Meyers and others are trying to adjust their models on the fly to account for shifts in behaviours such as mask wearing and social distancing.
Non-pharmaceutical interventions will continue to play a crucial part in keeping cases down, Del Valle says. The whole point is to break the transmission path, she says, and limiting social contact and continuing protective behaviours such as masking can help to reduce the spread of new variants while vaccines are rolling out.
But it’s going to be hard to stop people reverting to pre-pandemic behaviour. Texas and some other US state governments are already lifting mask mandates, even though substantial proportions of their populations remain unprotected.
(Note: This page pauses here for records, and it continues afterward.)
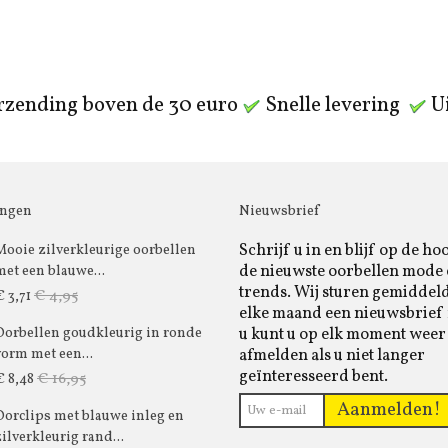
rzending boven de 30 euro
Snelle levering
Ui
ingen
Nieuwsbrief
Schrijf u in en blijf op de ho
Mooie zilverkleurige oorbellen
de nieuwste oorbellen mode
met een blauwe...
trends. Wij sturen gemiddel
€ 4,95
€ 3,71
elke maand een nieuwsbrief 
u kunt u op elk moment weer
Oorbellen goudkleurig in ronde
afmelden als u niet langer
vorm met een...
geïnteresseerd bent.
€ 16,95
€ 8,48
Aanmelden!
Oorclips met blauwe inleg en
zilverkleurig rand...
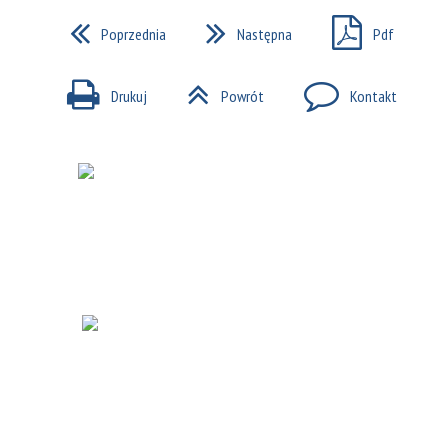
Poprzednia
Następna
Pdf
Drukuj
Powrót
Kontakt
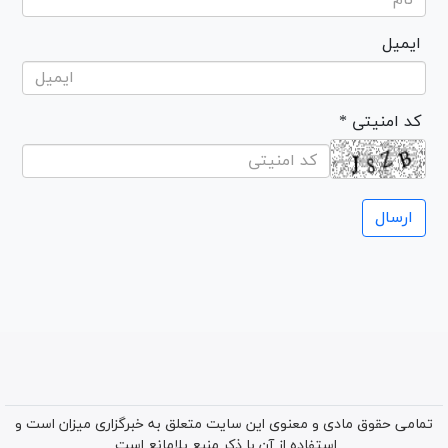
ایمیل
* کد امنیتی
تمامی حقوق مادی و معنوی این سایت متعلق به خبرگزاری میزان است و
استفاده از آن با ذکر منبع بلامانع است.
It’s frustrating to see people easing off these protective behaviours right now, Scarpino says, because continuing with measures that seem to be working, such as limiting indoor gatherings, could go a long way to helping end the pandemic.
The herd-immunity threshold is “not a ‘we’re safe’ threshold, it’s a ‘we’re safer’ threshold,” Scarpino says. Even after the threshold has been passed, isolated outbreaks will still occur.
To understand the additive effects of behaviour and immunity, consider that this flu season has been unusually mild. “Influenza is probably not less transmissible than Covid-19,” Scarpino says.
“Almost certainly, the reason why flu did not show up this year is because we typically have about 30 per cent of the population immune because they’ve been infected in previous years, and you get vaccination covering maybe another 30 per cent. So you’re probably sitting at 60 per cent or so immune.” Add mask wearing and social distancing, and “the flu just can’t make it,” Scarpino says.
This back-of-the-envelope calculation shows how behaviour can change the equation, and why more people would need to be immunized to attain herd immunity as people stop practising behaviours such as social distancing.
Ending transmission of the virus is one way to return to normal. But another could be preventing severe disease and death, says Stefan Flasche, a vaccine epidemiologist at the London School of Hygiene and Tropical Medicine.
Given what is known about Covid-19 so far, “reaching herd immunity through vaccines alone is going to be rather unlikely,” he says. It’s time for more realistic expectations. The vaccine is “an absolutely astonishing development,” but it’s unlikely to completely halt the spread, so we need to think of how we can live with the virus, Flasche says.
This isn’t as grim as it might sound. Even without herd immunity, the ability to vaccinate vulnerable people seems to be reducing hospitalisations and deaths from Covid-19. The disease might not disappear any time soon, but its prominence is likely to wane.